皇贵妃眼神沉沉地盯着盛灼,仿佛想看穿什么。
盛灼心里头直打鼓,偏面上还要装得无辜,“竟然连太医署都无能为力吗?”
皇贵妃眸光微闪,“太医署的陈太医亲自替她诊脉,只说是王嫔忧思惊惧过度,痰迷心窍,以致神思昏聩,幻视幻听。
开的方子,也无非是些安神定志、化痰开窍的药材。”
她顿了顿,意味深长道:“陈太医在太医署待了二十多年,便是太后娘娘的身子也是他定期照看,最是稳妥不过。他既这般说,那便是这般了。

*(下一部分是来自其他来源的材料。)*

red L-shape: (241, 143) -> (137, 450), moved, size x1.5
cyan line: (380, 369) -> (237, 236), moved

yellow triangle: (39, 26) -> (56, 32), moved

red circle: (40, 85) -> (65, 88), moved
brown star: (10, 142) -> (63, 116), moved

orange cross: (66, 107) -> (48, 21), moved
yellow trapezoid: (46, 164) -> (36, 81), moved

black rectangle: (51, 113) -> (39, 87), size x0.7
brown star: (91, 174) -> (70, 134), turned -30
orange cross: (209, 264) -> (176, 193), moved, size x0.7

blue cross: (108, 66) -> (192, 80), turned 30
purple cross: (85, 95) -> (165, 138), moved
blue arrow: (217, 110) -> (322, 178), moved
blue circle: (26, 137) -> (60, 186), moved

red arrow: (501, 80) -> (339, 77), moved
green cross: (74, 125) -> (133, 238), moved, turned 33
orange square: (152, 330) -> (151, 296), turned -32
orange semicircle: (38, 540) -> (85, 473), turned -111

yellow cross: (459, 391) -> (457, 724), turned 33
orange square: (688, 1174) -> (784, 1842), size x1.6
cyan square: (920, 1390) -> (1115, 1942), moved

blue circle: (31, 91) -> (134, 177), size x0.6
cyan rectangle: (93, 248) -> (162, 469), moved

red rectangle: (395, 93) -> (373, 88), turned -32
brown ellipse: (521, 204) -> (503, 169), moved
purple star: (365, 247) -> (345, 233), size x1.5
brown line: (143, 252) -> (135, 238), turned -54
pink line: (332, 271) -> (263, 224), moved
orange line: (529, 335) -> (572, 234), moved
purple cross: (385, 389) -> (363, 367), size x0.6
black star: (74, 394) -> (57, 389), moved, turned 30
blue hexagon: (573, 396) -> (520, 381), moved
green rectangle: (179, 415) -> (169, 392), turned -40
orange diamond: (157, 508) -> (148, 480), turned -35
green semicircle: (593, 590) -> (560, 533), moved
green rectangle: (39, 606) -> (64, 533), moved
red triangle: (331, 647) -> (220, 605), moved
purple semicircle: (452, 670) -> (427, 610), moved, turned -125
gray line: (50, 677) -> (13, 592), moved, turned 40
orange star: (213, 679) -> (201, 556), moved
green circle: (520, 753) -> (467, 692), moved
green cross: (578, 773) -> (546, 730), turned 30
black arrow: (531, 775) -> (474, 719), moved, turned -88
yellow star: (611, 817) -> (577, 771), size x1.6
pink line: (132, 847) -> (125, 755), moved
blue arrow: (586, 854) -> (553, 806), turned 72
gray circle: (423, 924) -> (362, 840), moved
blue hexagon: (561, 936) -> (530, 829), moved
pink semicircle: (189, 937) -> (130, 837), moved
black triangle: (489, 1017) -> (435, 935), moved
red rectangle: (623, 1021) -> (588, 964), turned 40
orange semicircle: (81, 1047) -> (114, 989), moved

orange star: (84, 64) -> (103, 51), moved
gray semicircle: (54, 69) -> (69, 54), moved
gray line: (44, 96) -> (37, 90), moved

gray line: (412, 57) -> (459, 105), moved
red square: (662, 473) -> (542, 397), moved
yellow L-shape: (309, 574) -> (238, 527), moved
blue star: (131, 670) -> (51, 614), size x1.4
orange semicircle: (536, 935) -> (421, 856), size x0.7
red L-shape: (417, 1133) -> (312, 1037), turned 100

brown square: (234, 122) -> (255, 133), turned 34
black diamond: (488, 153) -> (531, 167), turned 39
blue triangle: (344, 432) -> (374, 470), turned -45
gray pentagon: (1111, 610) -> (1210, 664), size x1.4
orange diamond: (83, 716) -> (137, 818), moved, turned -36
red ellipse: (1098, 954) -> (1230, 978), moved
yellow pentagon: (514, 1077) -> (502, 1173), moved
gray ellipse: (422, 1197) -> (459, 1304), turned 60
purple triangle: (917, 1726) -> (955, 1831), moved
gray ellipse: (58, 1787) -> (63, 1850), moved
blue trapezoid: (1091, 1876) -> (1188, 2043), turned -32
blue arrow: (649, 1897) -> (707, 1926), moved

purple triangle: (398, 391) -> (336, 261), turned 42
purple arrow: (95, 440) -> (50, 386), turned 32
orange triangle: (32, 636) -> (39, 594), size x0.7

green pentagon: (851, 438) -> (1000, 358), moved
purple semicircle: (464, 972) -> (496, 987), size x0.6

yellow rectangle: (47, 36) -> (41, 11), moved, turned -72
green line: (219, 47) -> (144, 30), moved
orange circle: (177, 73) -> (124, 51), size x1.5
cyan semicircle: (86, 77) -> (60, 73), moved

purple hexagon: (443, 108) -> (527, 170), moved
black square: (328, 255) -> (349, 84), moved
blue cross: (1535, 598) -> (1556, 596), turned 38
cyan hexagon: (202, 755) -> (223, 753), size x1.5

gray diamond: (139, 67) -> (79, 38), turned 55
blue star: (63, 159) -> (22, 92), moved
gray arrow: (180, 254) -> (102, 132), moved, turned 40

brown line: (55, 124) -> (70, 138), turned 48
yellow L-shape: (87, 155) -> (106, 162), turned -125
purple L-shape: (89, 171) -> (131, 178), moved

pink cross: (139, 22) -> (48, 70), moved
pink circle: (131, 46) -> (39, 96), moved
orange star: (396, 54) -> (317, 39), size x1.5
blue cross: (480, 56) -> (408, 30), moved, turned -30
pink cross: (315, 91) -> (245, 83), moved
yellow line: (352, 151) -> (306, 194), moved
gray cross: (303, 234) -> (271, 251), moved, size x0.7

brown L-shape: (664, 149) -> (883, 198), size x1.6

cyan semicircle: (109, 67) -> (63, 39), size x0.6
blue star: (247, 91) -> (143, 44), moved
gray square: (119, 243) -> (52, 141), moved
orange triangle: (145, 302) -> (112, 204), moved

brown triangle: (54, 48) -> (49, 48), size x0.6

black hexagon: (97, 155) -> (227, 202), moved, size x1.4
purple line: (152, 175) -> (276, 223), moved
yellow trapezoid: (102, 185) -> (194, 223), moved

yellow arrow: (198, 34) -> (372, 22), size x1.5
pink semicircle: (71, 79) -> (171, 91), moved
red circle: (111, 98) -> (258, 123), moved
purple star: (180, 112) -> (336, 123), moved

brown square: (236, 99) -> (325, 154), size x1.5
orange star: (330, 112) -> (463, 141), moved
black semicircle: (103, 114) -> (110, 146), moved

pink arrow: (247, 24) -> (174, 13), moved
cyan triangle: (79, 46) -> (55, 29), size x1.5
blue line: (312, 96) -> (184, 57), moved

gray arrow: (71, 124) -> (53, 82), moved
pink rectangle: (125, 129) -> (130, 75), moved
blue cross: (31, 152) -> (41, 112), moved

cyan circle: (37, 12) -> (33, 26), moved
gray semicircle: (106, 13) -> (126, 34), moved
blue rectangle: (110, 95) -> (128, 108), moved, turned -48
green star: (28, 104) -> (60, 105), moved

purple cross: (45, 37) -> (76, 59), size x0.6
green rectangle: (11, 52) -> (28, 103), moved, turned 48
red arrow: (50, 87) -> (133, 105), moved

”
盛灼瞬间了然。
无论王嫔真正的症状有多诡异,太医院给出的诊断,就是她自己吓自己,吓疯了。
“竟是如此……”盛灼适时地露出些许恰到好处的唏嘘,“没想到她竟落得这般田地。那……陛下和皇后娘娘那边?”
“陛下起初过问了两句,但被王嫔发病冲撞了一次,后来便不太去静思苑了。听了陈太医的回禀,也只说让好生看着,别出乱子,再未提及。”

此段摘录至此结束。